Em "Exercices de style" Raymond Queneau descreve-nos um acontecimento absolutamente banal de 99 maneiras diferentes.
À primeira vista o que poderia parecer uma tarefa absolutamente impossível (como seria possível haver tantas maneiras de contar uma cena tão quotidiana?) é de facto um verdadeiro exercício da mente, da escrita e da imaginação.
Levando a escrita e as suas convenções a um nível ainda mais alargado, Queneau presenteia-nos com versões deliciosas do encontro entre dois estranhos num autocarro.

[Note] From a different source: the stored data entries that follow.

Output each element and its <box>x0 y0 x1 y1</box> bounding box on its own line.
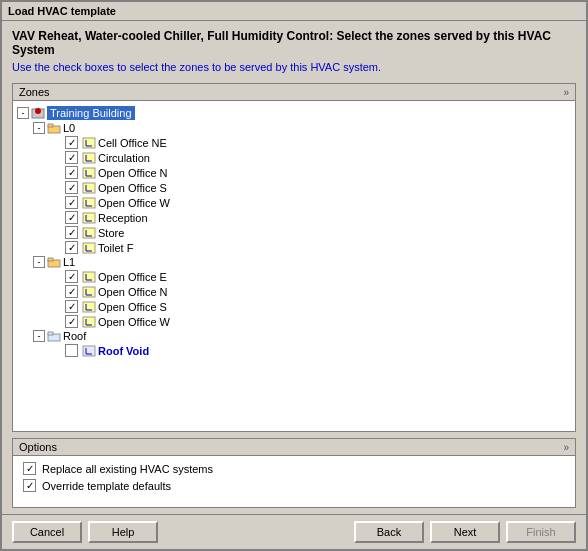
label-replace-hvac: Replace all existing HVAC systems <box>42 463 213 475</box>
checkbox-open-office-s2[interactable] <box>65 300 78 313</box>
header-section: VAV Reheat, Water-cooled Chiller, Full H… <box>2 21 586 77</box>
zones-panel-header: Zones » <box>13 84 575 101</box>
expand-icon-l1[interactable]: - <box>33 256 45 268</box>
zone-icon-roof-void <box>82 345 96 357</box>
zone-icon-open-office-n <box>82 167 96 179</box>
finish-button[interactable]: Finish <box>506 521 576 543</box>
building-icon <box>31 107 45 119</box>
tree-label-training-building[interactable]: Training Building <box>47 106 135 120</box>
options-panel: Options » Replace all existing HVAC syst… <box>12 438 576 508</box>
tree-label-store[interactable]: Store <box>98 227 124 239</box>
zone-icon-open-office-s <box>82 182 96 194</box>
tree-row-l1[interactable]: - L1 <box>13 255 575 269</box>
tree-label-roof-void[interactable]: Roof Void <box>98 345 149 357</box>
back-button[interactable]: Back <box>354 521 424 543</box>
folder-icon-l1 <box>47 256 61 268</box>
tree-label-open-office-w[interactable]: Open Office W <box>98 197 170 209</box>
tree-label-toilet-f[interactable]: Toilet F <box>98 242 133 254</box>
footer: Cancel Help Back Next Finish <box>2 514 586 549</box>
checkbox-open-office-w2[interactable] <box>65 315 78 328</box>
checkbox-circulation[interactable] <box>65 151 78 164</box>
main-content: Zones » - Training Building <box>2 77 586 514</box>
option-row-override-defaults: Override template defaults <box>23 479 565 492</box>
expand-icon-roof[interactable]: - <box>33 330 45 342</box>
tree-row-roof[interactable]: - Roof <box>13 329 575 343</box>
label-override-defaults: Override template defaults <box>42 480 171 492</box>
zone-icon-open-office-e <box>82 271 96 283</box>
checkbox-open-office-w[interactable] <box>65 196 78 209</box>
zones-tree: - Training Building - <box>13 101 575 426</box>
checkbox-store[interactable] <box>65 226 78 239</box>
zone-icon-toilet-f <box>82 242 96 254</box>
tree-label-roof[interactable]: Roof <box>63 330 86 342</box>
tree-row-open-office-e[interactable]: Open Office E <box>13 269 575 284</box>
zone-icon-open-office-s2 <box>82 301 96 313</box>
option-row-replace-hvac: Replace all existing HVAC systems <box>23 462 565 475</box>
folder-icon-l0 <box>47 122 61 134</box>
zone-icon-store <box>82 227 96 239</box>
tree-row-l0[interactable]: - L0 <box>13 121 575 135</box>
tree-row-cell-office-ne[interactable]: Cell Office NE <box>13 135 575 150</box>
help-button[interactable]: Help <box>88 521 158 543</box>
folder-icon-roof <box>47 330 61 342</box>
tree-row-open-office-n[interactable]: Open Office N <box>13 165 575 180</box>
tree-label-open-office-n2[interactable]: Open Office N <box>98 286 168 298</box>
tree-row-open-office-s[interactable]: Open Office S <box>13 180 575 195</box>
checkbox-replace-hvac[interactable] <box>23 462 36 475</box>
tree-label-open-office-n[interactable]: Open Office N <box>98 167 168 179</box>
footer-left: Cancel Help <box>12 521 158 543</box>
load-hvac-dialog: Load HVAC template VAV Reheat, Water-coo… <box>0 0 588 551</box>
tree-row-open-office-w[interactable]: Open Office W <box>13 195 575 210</box>
zone-icon-reception <box>82 212 96 224</box>
svg-rect-19 <box>48 332 53 335</box>
options-body: Replace all existing HVAC systems Overri… <box>13 456 575 502</box>
checkbox-open-office-n2[interactable] <box>65 285 78 298</box>
zone-icon-circulation <box>82 152 96 164</box>
title-bar-text: Load HVAC template <box>8 5 116 17</box>
zone-icon-open-office-w <box>82 197 96 209</box>
zone-icon-open-office-n2 <box>82 286 96 298</box>
tree-label-open-office-s2[interactable]: Open Office S <box>98 301 167 313</box>
checkbox-cell-office-ne[interactable] <box>65 136 78 149</box>
header-subtitle: Use the check boxes to select the zones … <box>12 61 576 73</box>
tree-row-training-building[interactable]: - Training Building <box>13 105 575 121</box>
svg-rect-3 <box>48 124 53 127</box>
checkbox-toilet-f[interactable] <box>65 241 78 254</box>
tree-label-open-office-s[interactable]: Open Office S <box>98 182 167 194</box>
checkbox-open-office-s[interactable] <box>65 181 78 194</box>
checkbox-roof-void[interactable] <box>65 344 78 357</box>
options-label: Options <box>19 441 57 453</box>
tree-label-circulation[interactable]: Circulation <box>98 152 150 164</box>
options-panel-header: Options » <box>13 439 575 456</box>
tree-row-open-office-s2[interactable]: Open Office S <box>13 299 575 314</box>
tree-row-store[interactable]: Store <box>13 225 575 240</box>
footer-right: Back Next Finish <box>354 521 576 543</box>
tree-label-reception[interactable]: Reception <box>98 212 148 224</box>
zone-icon-cell-office-ne <box>82 137 96 149</box>
checkbox-open-office-e[interactable] <box>65 270 78 283</box>
tree-row-open-office-n2[interactable]: Open Office N <box>13 284 575 299</box>
tree-row-roof-void[interactable]: Roof Void <box>13 343 575 358</box>
expand-icon-l0[interactable]: - <box>33 122 45 134</box>
tree-label-l1[interactable]: L1 <box>63 256 75 268</box>
tree-row-circulation[interactable]: Circulation <box>13 150 575 165</box>
zones-label: Zones <box>19 86 50 98</box>
tree-label-open-office-w2[interactable]: Open Office W <box>98 316 170 328</box>
next-button[interactable]: Next <box>430 521 500 543</box>
checkbox-open-office-n[interactable] <box>65 166 78 179</box>
tree-label-open-office-e[interactable]: Open Office E <box>98 271 167 283</box>
zones-panel: Zones » - Training Building <box>12 83 576 432</box>
title-bar: Load HVAC template <box>2 2 586 21</box>
tree-label-cell-office-ne[interactable]: Cell Office NE <box>98 137 167 149</box>
svg-point-1 <box>35 108 41 114</box>
tree-row-toilet-f[interactable]: Toilet F <box>13 240 575 255</box>
tree-label-l0[interactable]: L0 <box>63 122 75 134</box>
expand-icon-training[interactable]: - <box>17 107 29 119</box>
svg-rect-13 <box>48 258 53 261</box>
tree-row-reception[interactable]: Reception <box>13 210 575 225</box>
checkbox-override-defaults[interactable] <box>23 479 36 492</box>
zone-icon-open-office-w2 <box>82 316 96 328</box>
checkbox-reception[interactable] <box>65 211 78 224</box>
cancel-button[interactable]: Cancel <box>12 521 82 543</box>
tree-row-open-office-w2[interactable]: Open Office W <box>13 314 575 329</box>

Se “quem conta um conto acrescenta-lhe um ponto” também é verdade que quem lhe retira um ponto pode por vezes acrescentar pormenores que de outra forma não teríamos prestado atenção. Cada versão acrescenta dados novos à descrição do acontecimento e embora algumas versões sejam mais minimalistas a ideia de potencialidade está sempre presente. Basta a leitura de algumas das 99 versões para nos apercebermos que a maneira como normalmente descrevemos as coisas é apenas uma das inúmeras possibilidades. Explorando as convenções da escrita, que já é em si uma convenção, podemos mostrar vários mundos dentro do mesmo mundo, 99 encontros dentro do mesmo encontro.
A fuga às regras da escrita, que à partida espartilham o que contamos, será então a mais criativa de todas as regras.